___ Exercise data
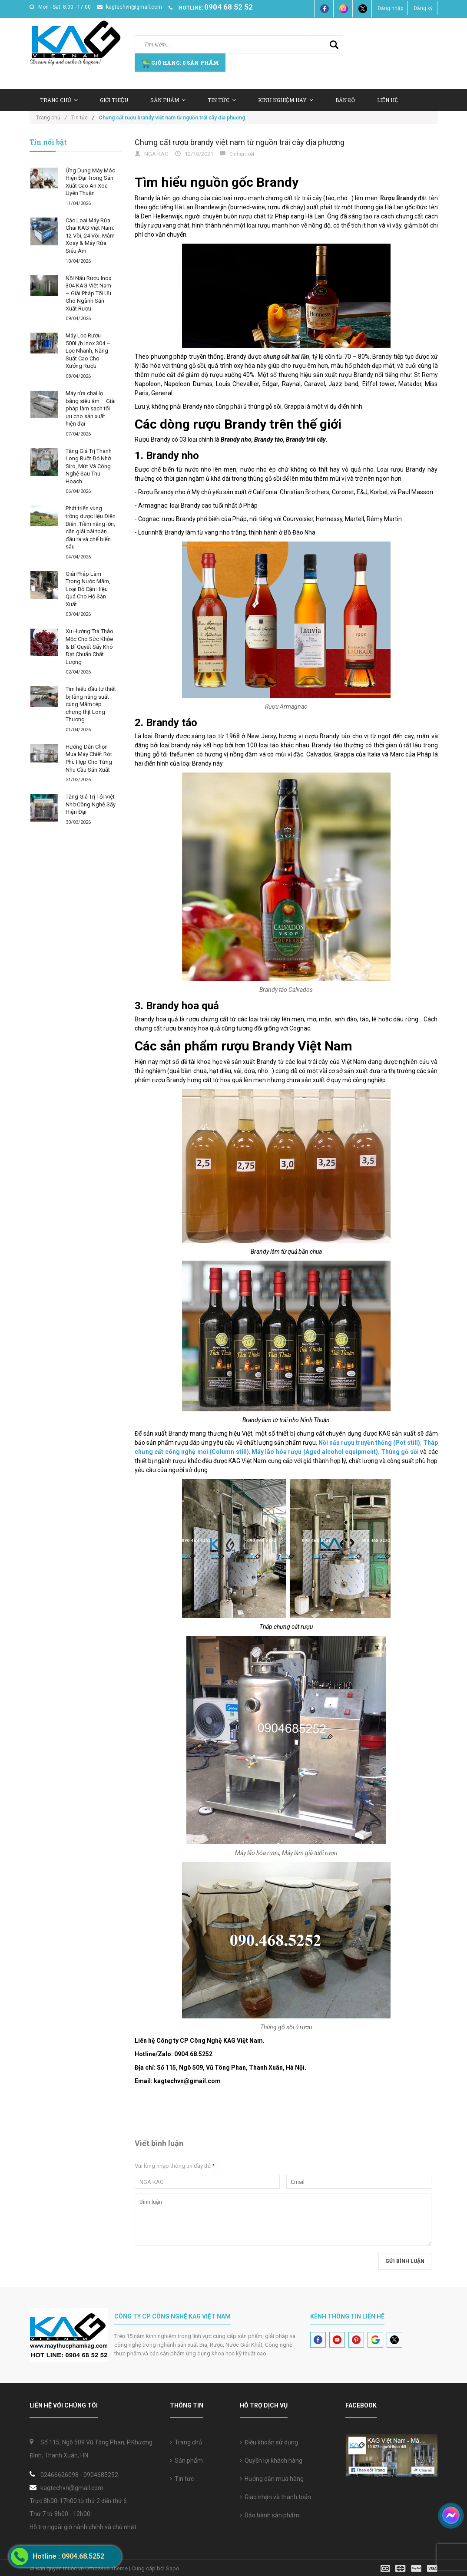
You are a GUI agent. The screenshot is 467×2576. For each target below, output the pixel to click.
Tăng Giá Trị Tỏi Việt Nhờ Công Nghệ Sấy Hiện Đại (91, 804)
______
___ Exercise data
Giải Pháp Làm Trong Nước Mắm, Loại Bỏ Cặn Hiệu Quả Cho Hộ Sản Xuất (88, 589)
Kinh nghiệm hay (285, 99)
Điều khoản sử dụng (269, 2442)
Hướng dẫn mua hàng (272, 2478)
______
Description of the task |
From the entries above, write out only the lines starting at the line that holds "You are a GUI" and ending at the line that holds "Tăng Giá Trị", keeping both and matching them exactly.

Written solution |
You are a GUI agent. The screenshot is 467×2576. For each target below, output the pixel to click.
Tăng Giá Trị Tỏi Việt Nhờ Công Nghệ Sấy Hiện Đại (91, 804)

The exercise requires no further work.